There's sins that folks know as sins, they're now met by eye
rolls and excuses. As folks choose to follow culture
rather than scripture for the same reason, the love of many
has grown cold. And this really is what John
is trying to describe in our text this morning. I mean, some folks
may look at this paragraph of John and they see it as confusing,
almost contradictory, when in reality what John is trying to
do is he's trying to describe the essence of a relationship
that a truly born-again believer has with God and his rules. And John doesn't believe in nuance
at all. I mean, lawlessness, as Jesus
points out and John illustrates, is a sign that the heart has
grown cold. I mean, that might describe a
temporary situation for a true child of God, but Jesus is quite
plain in describing the impossibility of one of his sheep ever becoming
permanently indifferent to God and his laws.
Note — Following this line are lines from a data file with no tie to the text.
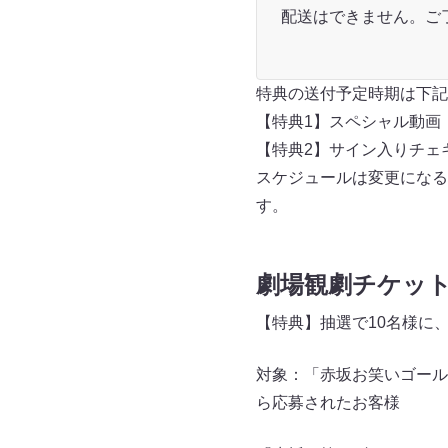
配送はできません。ご
特典の送付予定時期は下記
【特典1】スペシャル動画
【特典2】サイン入りチェ
スケジュールは変更になる
す。
劇場観劇チケッ
【特典】抽選で10名様に
対象：「赤坂お笑いゴール
ら応募されたお客様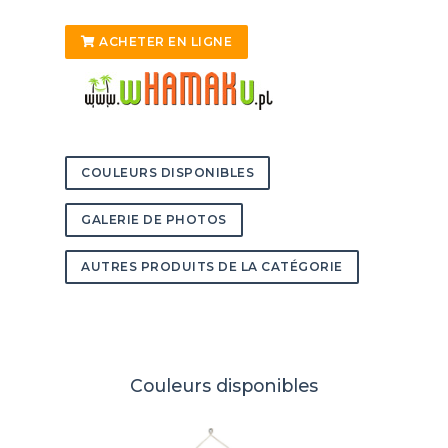
ACHETER EN LIGNE
COULEURS DISPONIBLES
GALERIE DE PHOTOS
AUTRES PRODUITS DE LA CATÉGORIE
Couleurs disponibles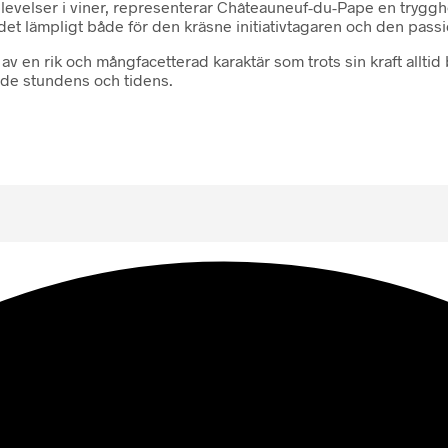
evelser i viner, representerar Châteauneuf-du-Pape en trygghe
ör det lämpligt både för den kräsne initiativtagaren och den pas
av en rik och mångfacetterad karaktär som trots sin kraft alltid
 både stundens och tidens.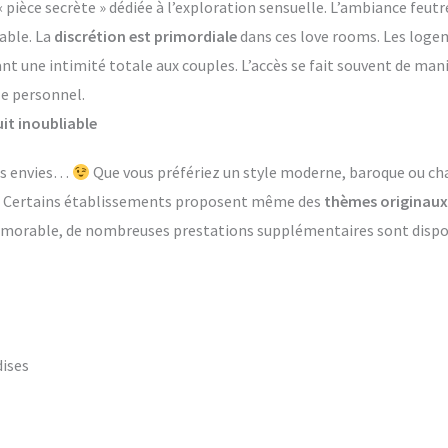
èce secrète » dédiée à l’exploration sensuelle. L’ambiance feutr
able. La
discrétion est primordiale
dans ces love rooms. Les log
ant une intimité totale aux couples. L’accès se fait souvent de ma
le personnel.
it inoubliable
les envies…
Que vous préfériez un style moderne, baroque ou ch
s. Certains établissements proposent même des
thèmes originaux
émorable, de nombreuses prestations supplémentaires sont dispon
dises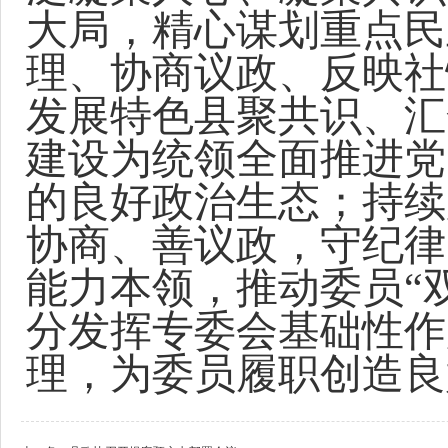
大局，精心谋划重点民
理、协商议政、反映社
发展特色县聚共识、汇
建设为统领全面推进党
的良好政治生态；持续
协商、善议政，守纪律
能力本领，推动委员“
分发挥专委会基础性作
理，为委员履职创造良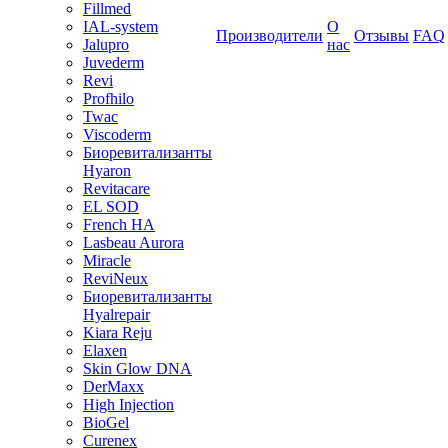
Fillmed
IAL-system
О
Производители
Отзывы
FAQ
Jalupro
нас
Juvederm
Revi
Profhilo
Twac
Viscoderm
Биоревитализанты
Hyaron
Revitacare
EL SOD
French HA
Lasbeau Aurora
Miracle
ReviNeux
Биоревитализанты
Hyalrepair
Kiara Reju
Elaxen
Skin Glow DNA
DerMaxx
High Injection
BioGel
Curenex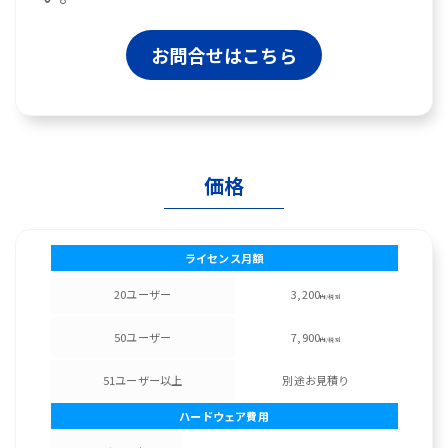
お問合せはこちら
価格
ライセンス月額
20ユーザー
3,200
円/税別
50ユーザー
7,900
円/税別
51ユーザー以上
別途お見積り
ハードウェア費用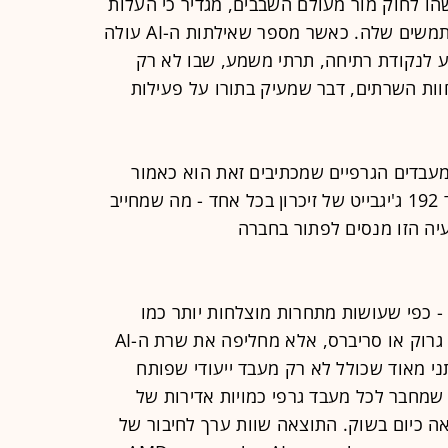
ו לחוק מור מעולם השבבים, מגדיר כי העלות
של עיבוד AI שווה לריבוע מספר המשתמשים שלה. כאשר מספר שאילתות ה-AI עולה
ע לנקודת רתיחה, תרתי משמע, שבו לא רק
ות השרתים, דבר שמעיק בתורו על פעילות
עבדים הגרפיים שמכתיבים זאת הוא כאמור
הזיכרון המצומצם הפעיל בכל שבב: עד 192 ג'יגבייט של זיכרון בכל אחד - מה שמחייב
יה הזו מנסים לפתור בחברה
 כפי שעושות מתחרות מוצלחות יותר כמו
AMD, או פחות כמו אינטל, סמבנובה, גרוק או סריברס, אלא מחליפה את שרת ה-AI
י מאוד שכולל לא רק מעבד ייעודי שפותח
מחבר לכל מעבד גרפי כמויות אדירות של
אה כיום בשוק. התוצאה שוות ערך לחיבור של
This is what Jesus
said in John 10. He said, my sheep hear my voice,
and I know them, and they follow me. And I give them eternal life,
and they shall never perish, neither shall anyone snatch them
out of my hand. My father who has given them
to me is greater than all. And no one is able to snatch
them out of my father's hand. I and my father are one. Jesus
says that because no one is able to snatch us out of Jesus or
the father's hands because none of us have placed ourselves in
their hands in the first place. That was something that God did.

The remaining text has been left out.